On Friday, the 10-year yield had fallen as low 4.5% on tame inflation data, before bouncing to 4.57% to end the week.
After hitting 4.8% on Tuesday, the 10-year Treasury bond yield retreated to 4.73% on Wednesday, ceding some of Tuesday's big gains.
Despite Thursday's strong economic news — including a further drop in the four-week average of jobless claims to 208,750 — the 10-year Treasury yield eased to 4.71% as the S&P 500 headed lower.
While Fed Chair Jerome Powell has said the central bank will need to see six months of tame data to gain confidence in the current trend, we're getting pretty close. The six-month annualized core PCE inflation rate eased to 2.9% in August from 3.4% in July.
So if inflation is falling, why have the 10-year Treasury yield and other government bond yields been moving higher? The reason is that real interest rates, which subtract inflation, are rising.
The market seems to be struggling to digest a ton of supply. Treasury borrowing has surged amid growing deficits, even as the Fed's quantitative tightening program unloads up to $95 billion per month in Treasuries and government-backed mortgage securities.
The other reason real interest rates have surged is that the Fed thinks it will take higher real interest rates, at least temporarily, to wrestle inflation back to 2%.
Still, the Fed could be wrong. Consumers and small businesses might succumb to high interest rates before the Fed expects. High interest rates, high gas prices and renewed student loan payments are all hitting consumers at the same time. The Fed's projections are based on what was happening in the economy in June and July, before those recent stresses escalated.
S&P 500
The S&P 500 slipped 0.5% in Thursday afternoon stock market action, giving back much of Wednesday's bounce. On Tuesday, the S&P 500 slid 1.4% to the lowest level since June 1, after an unexpected rise in job openings spiked Treasury yields.

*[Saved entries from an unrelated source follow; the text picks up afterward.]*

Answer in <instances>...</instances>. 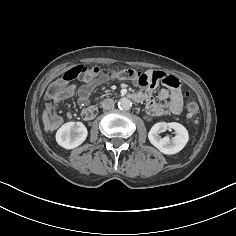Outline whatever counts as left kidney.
Masks as SVG:
<instances>
[{"label":"left kidney","mask_w":236,"mask_h":236,"mask_svg":"<svg viewBox=\"0 0 236 236\" xmlns=\"http://www.w3.org/2000/svg\"><path fill=\"white\" fill-rule=\"evenodd\" d=\"M173 129L175 136L171 139L168 136L161 137L159 131L161 129ZM150 143L155 146L160 152L167 155H172L180 152L189 140L187 129L177 122H160L156 123L148 133Z\"/></svg>","instance_id":"1"}]
</instances>
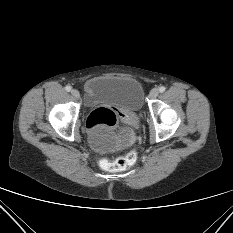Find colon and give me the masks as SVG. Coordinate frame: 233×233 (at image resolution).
Returning a JSON list of instances; mask_svg holds the SVG:
<instances>
[{"label":"colon","instance_id":"colon-1","mask_svg":"<svg viewBox=\"0 0 233 233\" xmlns=\"http://www.w3.org/2000/svg\"><path fill=\"white\" fill-rule=\"evenodd\" d=\"M117 116L114 111L108 108H98L91 112L87 119V127L113 128L116 125ZM136 161V153L131 151L126 155L113 161H103L102 165L109 171H123L130 168Z\"/></svg>","mask_w":233,"mask_h":233}]
</instances>
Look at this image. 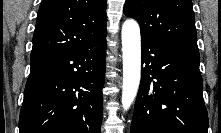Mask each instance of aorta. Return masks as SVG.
I'll return each instance as SVG.
<instances>
[{"mask_svg":"<svg viewBox=\"0 0 221 133\" xmlns=\"http://www.w3.org/2000/svg\"><path fill=\"white\" fill-rule=\"evenodd\" d=\"M123 85L121 103L127 111L133 103L141 78V35L138 23L129 19L122 26Z\"/></svg>","mask_w":221,"mask_h":133,"instance_id":"obj_1","label":"aorta"}]
</instances>
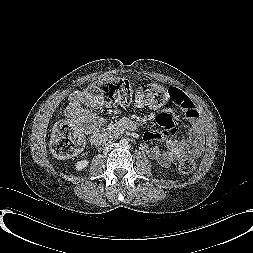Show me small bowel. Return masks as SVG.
<instances>
[{"mask_svg":"<svg viewBox=\"0 0 253 253\" xmlns=\"http://www.w3.org/2000/svg\"><path fill=\"white\" fill-rule=\"evenodd\" d=\"M171 89L175 92L174 103L178 105L190 121L191 128L188 141H185L183 137L176 138L174 136L177 130L176 124L172 121L171 112L166 110L157 116V121L163 127V130L160 132L147 131L143 134L145 143L164 142L166 144V149H161L158 146L147 148L149 157L163 167H169L173 162L187 156L198 157L204 146L203 130L196 105L185 93L175 88ZM66 112L74 118L75 125L89 136L90 143L96 146L104 143L115 131L124 126V124H118L112 130H105L102 118L82 104L81 92H74L70 95Z\"/></svg>","mask_w":253,"mask_h":253,"instance_id":"c3829d8e","label":"small bowel"}]
</instances>
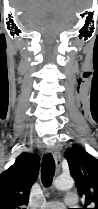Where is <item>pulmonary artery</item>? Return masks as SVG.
Listing matches in <instances>:
<instances>
[{"label":"pulmonary artery","mask_w":98,"mask_h":209,"mask_svg":"<svg viewBox=\"0 0 98 209\" xmlns=\"http://www.w3.org/2000/svg\"><path fill=\"white\" fill-rule=\"evenodd\" d=\"M78 203V197L74 192H68L63 202H48L43 209H65L66 206L74 207Z\"/></svg>","instance_id":"obj_1"}]
</instances>
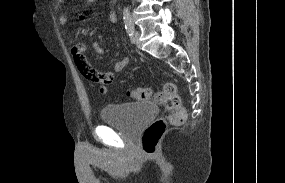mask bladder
<instances>
[{"label":"bladder","mask_w":285,"mask_h":183,"mask_svg":"<svg viewBox=\"0 0 285 183\" xmlns=\"http://www.w3.org/2000/svg\"><path fill=\"white\" fill-rule=\"evenodd\" d=\"M158 109L150 102L106 105L101 109V120L117 125L129 134H136L156 116Z\"/></svg>","instance_id":"obj_1"}]
</instances>
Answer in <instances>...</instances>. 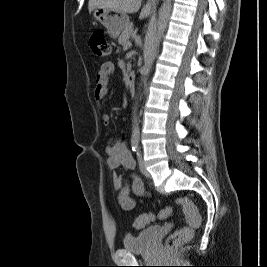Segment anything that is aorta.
Segmentation results:
<instances>
[{"label":"aorta","mask_w":267,"mask_h":267,"mask_svg":"<svg viewBox=\"0 0 267 267\" xmlns=\"http://www.w3.org/2000/svg\"><path fill=\"white\" fill-rule=\"evenodd\" d=\"M171 11H172V0H163V4L161 5V8L159 10V15H158V19L154 27V30L151 33H149L148 38H147V48L144 54L145 64L141 71L142 72L141 85L142 83L144 84L146 83L147 76L158 54L160 42L167 29ZM139 135H140V132H139V126H138V118H137L136 107H135L134 112H133L132 138L138 139Z\"/></svg>","instance_id":"762f6f07"}]
</instances>
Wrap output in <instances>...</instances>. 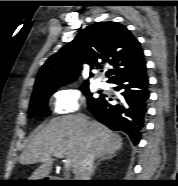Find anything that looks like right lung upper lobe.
Masks as SVG:
<instances>
[{
    "label": "right lung upper lobe",
    "mask_w": 178,
    "mask_h": 186,
    "mask_svg": "<svg viewBox=\"0 0 178 186\" xmlns=\"http://www.w3.org/2000/svg\"><path fill=\"white\" fill-rule=\"evenodd\" d=\"M144 60L140 43L125 26L116 22L90 25L48 58L37 75L32 95L72 82L79 76L83 63L89 64L91 69L112 65L113 68L106 73L111 80ZM84 85H88V80L84 81Z\"/></svg>",
    "instance_id": "right-lung-upper-lobe-1"
}]
</instances>
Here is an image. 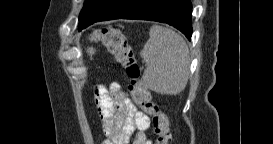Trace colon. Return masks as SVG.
Segmentation results:
<instances>
[{
  "mask_svg": "<svg viewBox=\"0 0 273 144\" xmlns=\"http://www.w3.org/2000/svg\"><path fill=\"white\" fill-rule=\"evenodd\" d=\"M101 38L110 54L125 68L133 101L151 117L156 144H168L171 140L169 121L160 106L152 99L151 92L140 80L141 68L136 61L132 46L125 34L116 27L101 29L96 35Z\"/></svg>",
  "mask_w": 273,
  "mask_h": 144,
  "instance_id": "1",
  "label": "colon"
}]
</instances>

The S&P 500 has now fallen about 8% from its closing high on July 31, which was the peak of a massive 28% rally from the Oct. 12 bear-market low.
The market likely needs to see clear evidence that the economy is softening before it can mount a significant rally.
Be sure to read IBD's The Big Picture column after each trading day to get the latest on the prevailing stock market trend and what it means for your trading decisions.
About half the recent drawdown has come since Sept. 20, when The Big Picture warned IBD readers that a correction was at hand and it was time to step to the sidelines.